◆ SOURCE RECORDS:
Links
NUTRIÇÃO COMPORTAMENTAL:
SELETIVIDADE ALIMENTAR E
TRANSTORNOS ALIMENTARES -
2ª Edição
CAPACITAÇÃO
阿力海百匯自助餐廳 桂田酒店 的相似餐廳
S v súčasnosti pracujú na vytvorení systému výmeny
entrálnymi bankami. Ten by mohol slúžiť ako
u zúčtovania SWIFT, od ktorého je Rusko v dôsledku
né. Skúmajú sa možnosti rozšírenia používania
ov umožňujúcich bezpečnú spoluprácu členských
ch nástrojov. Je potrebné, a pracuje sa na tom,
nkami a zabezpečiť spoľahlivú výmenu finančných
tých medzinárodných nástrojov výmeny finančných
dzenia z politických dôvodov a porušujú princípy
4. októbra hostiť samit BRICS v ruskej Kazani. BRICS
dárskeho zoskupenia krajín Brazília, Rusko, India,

◆ WORK ORDER:
Retype each entry exactly.

◆ THE ANSWER:
Links
NUTRIÇÃO COMPORTAMENTAL:
SELETIVIDADE ALIMENTAR E
TRANSTORNOS ALIMENTARES -
2ª Edição
CAPACITAÇÃO
阿力海百匯自助餐廳 桂田酒店 的相似餐廳
S v súčasnosti pracujú na vytvorení systému výmeny
entrálnymi bankami. Ten by mohol slúžiť ako
u zúčtovania SWIFT, od ktorého je Rusko v dôsledku
né. Skúmajú sa možnosti rozšírenia používania
ov umožňujúcich bezpečnú spoluprácu členských
ch nástrojov. Je potrebné, a pracuje sa na tom,
nkami a zabezpečiť spoľahlivú výmenu finančných
tých medzinárodných nástrojov výmeny finančných
dzenia z politických dôvodov a porušujú princípy
4. októbra hostiť samit BRICS v ruskej Kazani. BRICS
dárskeho zoskupenia krajín Brazília, Rusko, India,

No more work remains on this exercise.